Recorded information
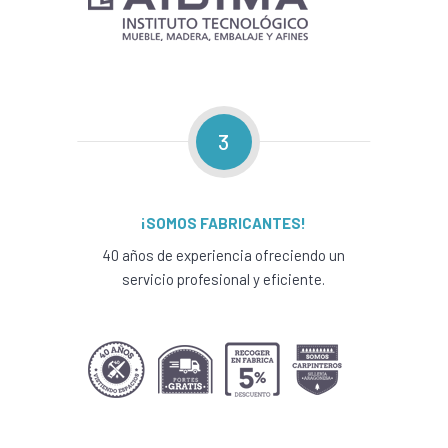
3
¡SOMOS FABRICANTES!
40 años de experiencia ofreciendo un
servicio profesional y eficiente.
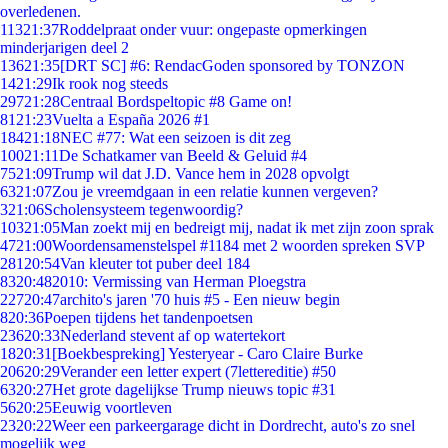
overledenen.
113
21:37
Roddelpraat onder vuur: ongepaste opmerkingen
minderjarigen deel 2
136
21:35
[DRT SC] #6: RendacGoden sponsored by TONZON
14
21:29
Ik rook nog steeds
297
21:28
Centraal Bordspeltopic #8 Game on!
81
21:23
Vuelta a España 2026 #1
184
21:18
NEC #77: Wat een seizoen is dit zeg
100
21:11
De Schatkamer van Beeld & Geluid #4
75
21:09
Trump wil dat J.D. Vance hem in 2028 opvolgt
63
21:07
Zou je vreemdgaan in een relatie kunnen vergeven?
3
21:06
Scholensysteem tegenwoordig?
103
21:05
Man zoekt mij en bedreigt mij, nadat ik met zijn zoon sprak
47
21:00
Woordensamenstelspel #1184 met 2 woorden spreken SVP
281
20:54
Van kleuter tot puber deel 184
83
20:48
2010: Vermissing van Herman Ploegstra
227
20:47
archito's jaren '70 huis #5 - Een nieuw begin
8
20:36
Poepen tijdens het tandenpoetsen
236
20:33
Nederland stevent af op watertekort
18
20:31
[Boekbespreking] Yesteryear - Caro Claire Burke
206
20:29
Verander een letter expert (7lettereditie) #50
63
20:27
Het grote dagelijkse Trump nieuws topic #31
56
20:25
Eeuwig voortleven
23
20:22
Weer een parkeergarage dicht in Dordrecht, auto's zo snel
mogelijk weg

Task statement
Would you repeat the listing above exactly, minus the images?

Response to the exercise
3
¡SOMOS FABRICANTES!
40 años de experiencia ofreciendo un
servicio profesional y eficiente.
overledenen.
113
21:37
Roddelpraat onder vuur: ongepaste opmerkingen
minderjarigen deel 2
136
21:35
[DRT SC] #6: RendacGoden sponsored by TONZON
14
21:29
Ik rook nog steeds
297
21:28
Centraal Bordspeltopic #8 Game on!
81
21:23
Vuelta a España 2026 #1
184
21:18
NEC #77: Wat een seizoen is dit zeg
100
21:11
De Schatkamer van Beeld & Geluid #4
75
21:09
Trump wil dat J.D. Vance hem in 2028 opvolgt
63
21:07
Zou je vreemdgaan in een relatie kunnen vergeven?
3
21:06
Scholensysteem tegenwoordig?
103
21:05
Man zoekt mij en bedreigt mij, nadat ik met zijn zoon sprak
47
21:00
Woordensamenstelspel #1184 met 2 woorden spreken SVP
281
20:54
Van kleuter tot puber deel 184
83
20:48
2010: Vermissing van Herman Ploegstra
227
20:47
archito's jaren '70 huis #5 - Een nieuw begin
8
20:36
Poepen tijdens het tandenpoetsen
236
20:33
Nederland stevent af op watertekort
18
20:31
[Boekbespreking] Yesteryear - Caro Claire Burke
206
20:29
Verander een letter expert (7lettereditie) #50
63
20:27
Het grote dagelijkse Trump nieuws topic #31
56
20:25
Eeuwig voortleven
23
20:22
Weer een parkeergarage dicht in Dordrecht, auto's zo snel
mogelijk weg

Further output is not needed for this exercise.